Seeing Sir Gawain

August 17, 2012

This week, at bedtime, I have been slowly stumbling my way through Sir Gawain and the Green Knight, reading it in the original and massively vexing Middle English. It’s a wonderful poem, of course, which I have read a few times before in modernisations, but this time I am trying it unadulterated. It’s like eating a thick steak with large bones in it.

I am delighted to discover today, via the British Library, that the famous original (and sole) manuscript in which Sir Gawain is found, Cotton Nero A.X, has been digitized and made available online. (The same manuscript, of course, also includes the moving and technically super-virtuosic poem Pearl, as well as two other works by the same poet, Patience and Cleanness. They too are available on the same site.)

Simply to look at the pages of this manuscript — a treasure salvaged from the fires of time — is a privilege. Not that one would want to read the poem this way: the script is awkward for us and the letters are faded. The poetry is difficult enough without adding such obstacles. But I’ve tried reading a page or two, and it can be done. The illustrations are wonderful.

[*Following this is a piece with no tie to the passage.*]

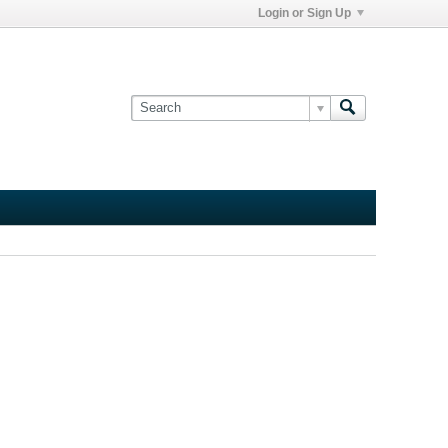
Login or Sign Up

(Hat-tip (again): Modern Medieval)


Things will be quiet around here for the next week or two.

2 Responses to “Seeing Sir Gawain”

  1. Adam Hincks Says:

    Well, it’s certainly prettier than the Beowulf manuscript.

    Keep at it!

  2. cburrell Says:

    Agreed, but it hasn’t had quite as rough a ride either. In a certain sense the condition of the manuscripts suit the poems: Beowulf rough and somewhat crude, and Gawain elegant and colourful.

    I haven’t given up, but it is awfully tough going.